Sir Bobby Charlton is adamant Sir Alex Ferguson would not have been sacked if he had lost that fateful FA Cup tie at Nottingham Forest.
It has gone down in history that if Manchester United had fallen in their 1990 third-round clash with Brian Clough's side at the City Ground, Ferguson would have been out of a job.
There would have been no 11 Premier League titles or two European Cups, or any of the other mountain of trophies Ferguson has amassed in the intervening two decades.
As it turned out, the media storm was calmed by a Mark Robins header that propelled United on a course towards Wembley, where they needed two games to overcome Crystal Palace before lifting the first silverware of the Ferguson era.

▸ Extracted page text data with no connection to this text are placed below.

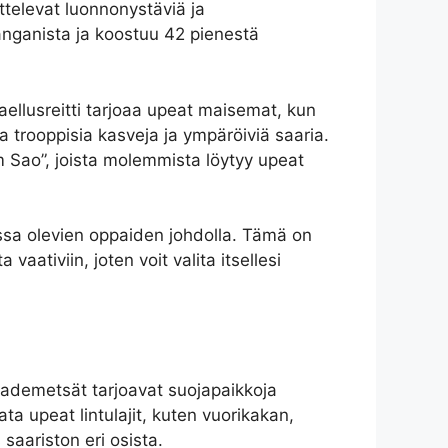
ttelevat luonnonystäviä ja
hanganista ja koostuu 42 pienestä
ellusreitti tarjoaa upeat maisemat, kun
ta trooppisia kasveja ja ympäröiviä saaria.
m Sao”, joista molemmista löytyy upeat
sessa olevien oppaiden johdolla. Tämä on
vaativiin, joten voit valita itsellesi
t sademetsät tarjoavat suojapaikkoja
gata upeat lintulajit, kuten vuorikakan,
 saariston eri osista.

And, as the Glaswegian gets ready to overtake Sir Matt Busby as the longest-serving United manager of all time on Sunday, Charlton insists United were on a path to glory, no matter what the outcome of that one match in Nottingham was.
"The media were the ones who were pushing," recalled Charlton, who has remained an influential figure at Old Trafford throughout Ferguson's 24-year reign.

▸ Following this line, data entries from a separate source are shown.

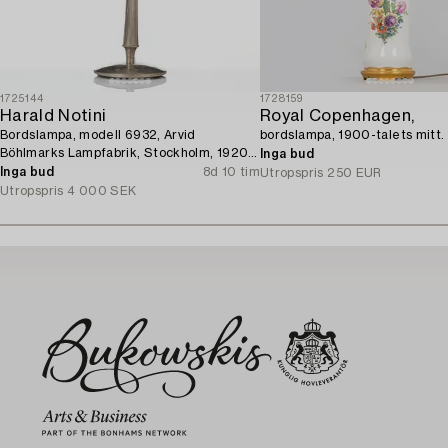
1725144
1728159
Harald Notini
Royal Copenhagen,
Bordslampa, modell 6932, Arvid
bordslampa, 1900-talets mitt.
Böhlmarks Lampfabrik, Stockholm, 1920-
Inga bud
tal.
Inga bud
8d 10 tim
Utropspris
250 EUR
Utropspris
4 000 SEK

"If Alex Ferguson got sacked it would have been a really good story for them.
"In fairness, their philosophy was based on what they had before. If a manager was unsuccessful, you sack him.

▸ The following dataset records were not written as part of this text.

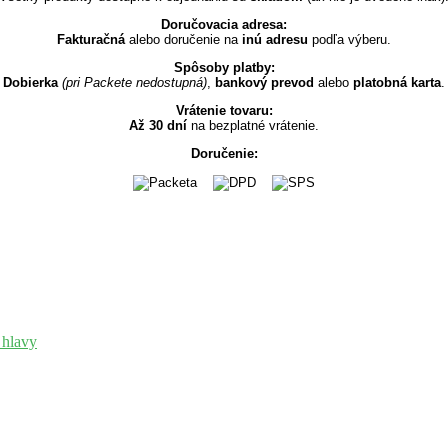
Doručovacia adresa:
Fakturačná
alebo doručenie na
inú adresu
podľa výberu.
Spôsoby platby:
Dobierka
(pri Packete nedostupná)
,
bankový prevod
alebo
platobná karta
.
Vrátenie tovaru:
Až 30 dní
na bezplatné vrátenie.
Doručenie:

"But behind the scenes, Alex was already really successful. There was not a thought about the future of Alex Ferguson at this club."
Although he acknowledges he was one of Ferguson's main defenders in the boardroom, Charlton insists there was no impassioned speech on the Scot's behalf.
"I didn't have to say anything. They all knew," he said.
"You have a feeling at a football club whether things are right or wrong.
"There was no nastiness about Alex when he lost a match. It was just a feeling of 'it will happen'.
"You just felt success was coming, so you couldn't criticise him.
"Half the problems that people get into is the fact that they get rid of managers too soon. We would not make that mistake."
Crucially, the man Ferguson was trying to emulate felt exactly the same way.
Then in his 80s, Busby's influence was huge. His words and reassurance counted for a huge amount.
"Matt was still around," said Charlton.
"Sometimes you would have a little chat about things but he was in no doubt either.
"He didn't have a worry at all. He knew we had the right man."
It is one of Ferguson's great joys that Busby was still alive and at Old Trafford to celebrate at the party that followed a day after that 26-year wait for the title had been brought to an end.
The elation on Busby's face when United took the field for the carnival night against Blackburn after Aston Villa had failed to overcome Oldham gave away his feelings.
After building a club around his own European odyssey, the tragedy of Munich and glory against Benfica in the 1968 European Cup final, Busby knew United had a worthy successor.
"That night was magic," recalled Charlton.
"The old man was so happy. He loved Alex as well. He couldn't help it.
"Alex had this personality. He made things happen. Every part of the club was buzzing.
"There is no way that, even had we lost at Nottingham Forest, anything would have happened. No way at all.
"Everyone knew where we were going and what was going to happen."